Segundo minha esposa, aquilo tinha sido a providencial “senha” que Deus mandara para todos saírem dali em desabalada carreira, justificando dessa forma a interessante fuga. Eu, a essas alturas estava embolando de rir, pelo acontecimento trágico e ao mesmo tempo cômico. Ora, pensava eu com os meus botões: “quem já viu um negócio desses?. “Fugirem de um local sagrado, para poderem se refugiar em um lugar mais seguro do que a própria igreja”?.

É mais um dos paradoxos existenciais humanos ─ concluí já refeito do riso. Porém cheguei a conjeturar comigo mesmo: “eles estavam no subsolo, um lugar úmido, de pouca luz e de aspecto sombrio, que na verdade tinha tudo, menos aquela áurea sublime do interior da igreja, por isso, foram tolhidos pelo medo”. Penso que se estivessem na nave da igreja, eles não iriam de maneira nenhuma temer a “dengue”. Caso isso viesse acontecer, seria o cúmulo dos paradoxos. Foi nesse momento que me lembrei do que tinha lido algumas vezes no Velho Testamento: “o lugar chamado de ‘profano’, era exatamente em um determinado local fora do templo”, ratificando o que se diz sempre nas pregações: “que de fora, ficarão os cães”. Refletindo dessa forma, a minha mente fazia uma justificação para a inusitada debandada dos medrosos personagens daquele local obscuro, que servia mais para ensaios, aulas e almoços festivos, que para estudos bíblicos.

Continuava a chover naquela noite e a minha mente insone, por alguns minutos, vagueava, criando suposições que tinham a ‘dúvida’ como fonte de toda especulação. E eu pensava: “Será que os que não tinham ido à igreja tinham ficado em casa assistindo novelas na TV?” “Ou será que a torrencial chuva de inicio de inverno, afugentara a todos para as suas alcovas de cobertores macios e bem quentinhos?”.

Veio-me então outro pensamento: “Como foi inocente o irmão, ao dar o brado para todos correrem dos mosquitos da ‘dengue’, em plena noite, quando, de há muito, se sabe que o fatídico mosquito só pica as pessoas durante à tardinha”. “Por que o irmão confundira o inseto transmissor da dengue com a popular ‘muriçoca’?”.

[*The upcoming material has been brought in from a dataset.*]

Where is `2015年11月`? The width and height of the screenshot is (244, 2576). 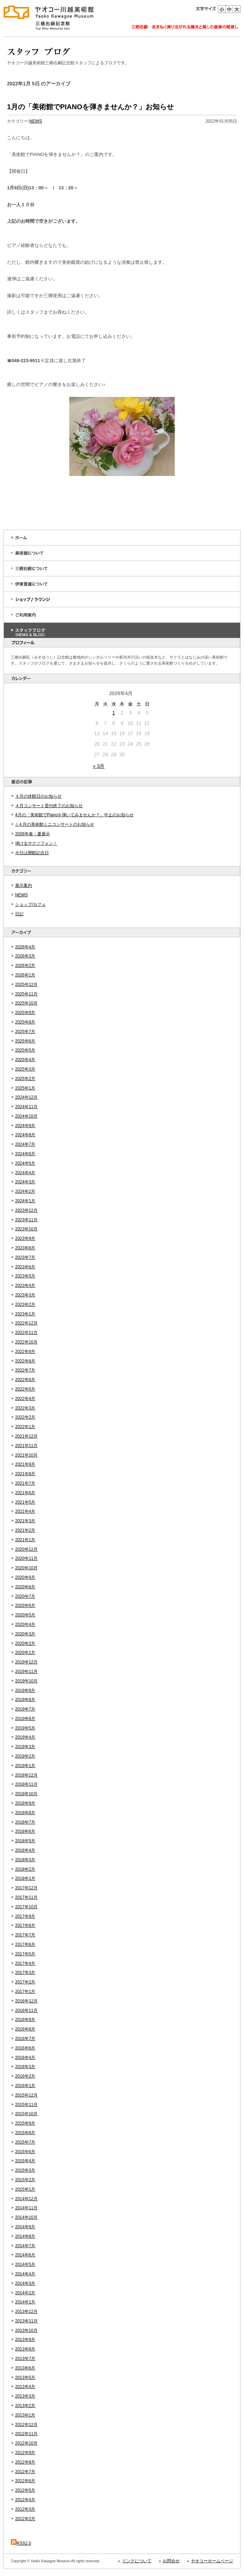 2015年11月 is located at coordinates (26, 2104).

Do mesmo modo que de uma terra úmida e fértil brotam os mais variados tipos de vegetação, assim estava a minha imaginação a brotar todo tipo de pensamento: “Será que o citado irmão não dera uma cochilada, e tivera uma visão dos perigosos mosquitos transmissores dessa temível doença? Nesse caso, fazendo uma interpretação literal do sonho, ele não mentira, uma vez, que o mosquito da dengue tem as pernas listradas na cor branca e preta, e a muriçoca tem as pernas de uma só cor”. "Ou será que esse irmão para sair do embaraçoso e angustiante silêncio, inventara essa história de dengue como um álibi para a inusitada fuga”?

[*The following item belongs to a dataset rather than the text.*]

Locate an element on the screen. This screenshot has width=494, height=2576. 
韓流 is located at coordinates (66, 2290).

O certo é que não houve nem estudo, nem ensaio musical naquela noite fria de inverno. As portas da igreja se abriram e se fecharam sem que nada acontecesse, a não ser a enigmática historia não decifrada dos “mosquitos-fantasma” da “dengue”, a espantar os quatro membros que ali estavam inseguros na penumbra fria e silenciosa do porão do templo.

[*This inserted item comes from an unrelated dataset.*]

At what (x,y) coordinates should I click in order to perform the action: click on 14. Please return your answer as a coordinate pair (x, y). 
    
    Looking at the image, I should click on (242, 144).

Pelo resto da noite chuvosa tive sonhos assombrosos, de um zoológico enorme contendo inúmeras jaulas, com insetos gigantes a me atordoarem o sono. Eu podia ver, lá estavam os mesmos mosquitos que o irmão vira em sua visão no subsolo da igreja. Só que no meu sonho, os “mosquitos-fantasma” portavam enormes e cabeludas patas listradas de branco e preto, dirigindo-se ameaçadoramente em minha direção.

Acordei na madrugada de domingo com o corpo cansado e todo dolorido. E pensei por último: “Estou com dengue”. Verifiquei a minha temperatura: estava em trinta e seis graus. Fiquei aliviado. Minha esposa ao meu lado roncava a sono solto. Tranquilizei-me com a certeza de que o mosquito da dengue não me picara.